Por su parte, CaixaBank -que este año ha acordado con sus sindicatos el cierre de unas 800 oficinas bancarias- ha instalado cajeros automáticos en un total de 12 municipios pequeños de Tarragona en los que los gastos se distribuyen al 50% entre el grupo bancario y el consistorio de la localidad. Fuentes financieras no descartan que más entidades del entorno Ceca (la patronal de las antiguas cajas) se sumen a iniciativas similares, en las que los cajeros puedan resultar rentables para el sector si solo deben asumir el 50% de sus costes. Bankia ya cuenta con un servicio de oficinas móviles, denominado ofibus, con el que da servicios a las localidades en riesgo de exclusión financiera.

Crece el uso del dinero en efectivo

Con este tipo de proyectos se trata de dar acceso al millón y medio de personas en exclusión financiera a los servicios bancarios y al dinero en efectivo, un método de pago que, pese al auge de las tarjetas, crece un 1,9%, según los datos que maneja Aproser, asociación que agrupa a las empresas privadas, como Prosegur o Loomis, encargadas de transportar los billetes y monedas que nutren el conjunto del sistema. En concreto, los furgones de estas compañías mueven cada trimestre 38.480 millones de euros -algo menos del 4% del PIB español- a razón de cerca de 3.000 millones semanales, según datos facilitados por el secretario general de Aproser, Eduardo Cobas.
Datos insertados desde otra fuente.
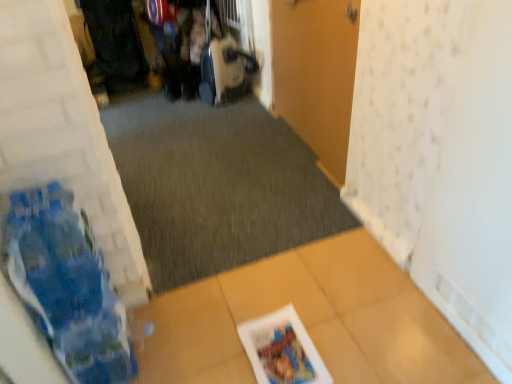 Question: Can printed paper magazine at lower center be found inside dark gray carpet at center?

Choices:
 (A) no
 (B) yes

Answer: (A)

Question: Does dark gray carpet at center have a lesser height compared to printed paper magazine at lower center?

Choices:
 (A) no
 (B) yes

Answer: (A)

Question: Is there a large distance between dark gray carpet at center and printed paper magazine at lower center?

Choices:
 (A) no
 (B) yes

Answer: (A)

Question: Is dark gray carpet at center taller than printed paper magazine at lower center?

Choices:
 (A) yes
 (B) no

Answer: (A)

Question: Is dark gray carpet at center closer to camera compared to printed paper magazine at lower center?

Choices:
 (A) yes
 (B) no

Answer: (B)

Question: From the image's perspective, is dark gray carpet at center above or below wooden door at center?

Choices:
 (A) above
 (B) below

Answer: (B)

Question: Looking at their shapes, would you say dark gray carpet at center is wider or thinner than wooden door at center?

Choices:
 (A) thin
 (B) wide

Answer: (B)

Question: Considering their positions, is dark gray carpet at center located in front of or behind wooden door at center?

Choices:
 (A) behind
 (B) front

Answer: (A)

Question: Considering the positions of dark gray carpet at center and wooden door at center in the image, is dark gray carpet at center bigger or smaller than wooden door at center?

Choices:
 (A) big
 (B) small

Answer: (A)

Question: From a real-world perspective, is dark gray carpet at center above or below printed paper magazine at lower center?

Choices:
 (A) above
 (B) below

Answer: (B)

Question: Is dark gray carpet at center wider or thinner than printed paper magazine at lower center?

Choices:
 (A) thin
 (B) wide

Answer: (B)

Question: Is point (158, 137) closer or farther from the camera than point (271, 344)?

Choices:
 (A) closer
 (B) farther

Answer: (B)

Question: Choose the correct answer: Is dark gray carpet at center inside printed paper magazine at lower center or outside it?

Choices:
 (A) inside
 (B) outside

Answer: (B)

Question: From the image's perspective, is printed paper magazine at lower center above or below wooden door at center?

Choices:
 (A) above
 (B) below

Answer: (B)

Question: Based on their sizes in the image, would you say printed paper magazine at lower center is bigger or smaller than wooden door at center?

Choices:
 (A) small
 (B) big

Answer: (A) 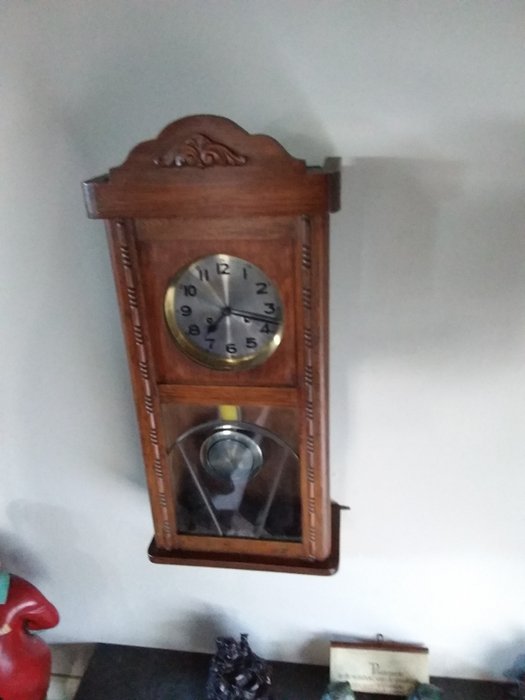 Identify the location of vase. (26, 645). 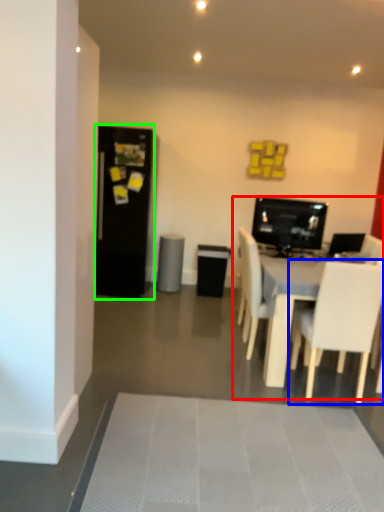 Question: Estimate the real-world distances between objects in this image. Which object is farther from entertainment center (highlighted by a red box), chair (highlighted by a blue box) or fridge (highlighted by a green box)?

Choices:
 (A) chair
 (B) fridge

Answer: (B) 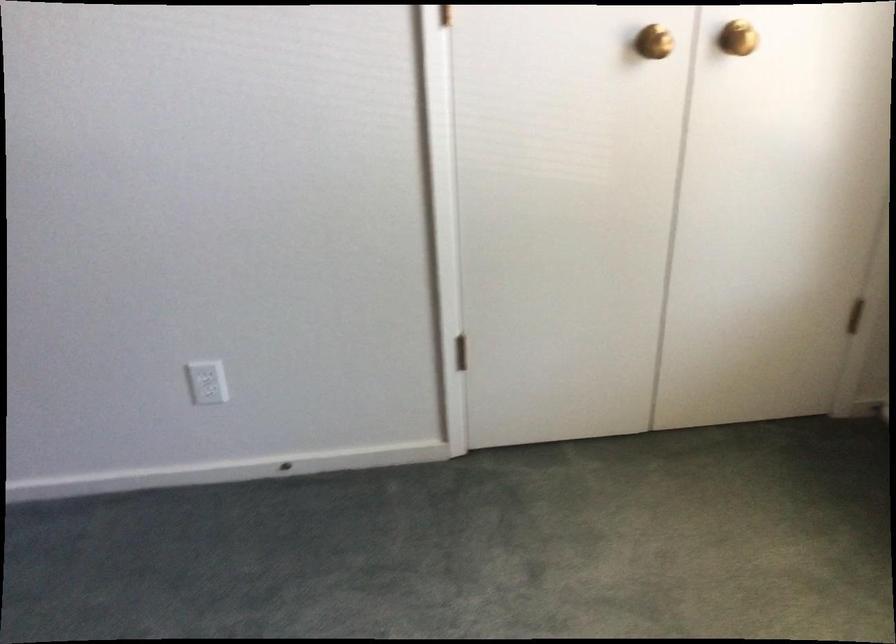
Cobas defiende firmemente el uso del dinero en efectivo frente a los pagos digitales y hace especial énfasis en el ámbito de la privacidad, pues este método de pago no requiere la divulgación de información personal entre las partes involucradas en cualquier tipo de transacción. Además, ensalza su seguridad frente a ciberataques y destaca que facilita un mayor control del gasto, pues las transacciones digitales no son visuales.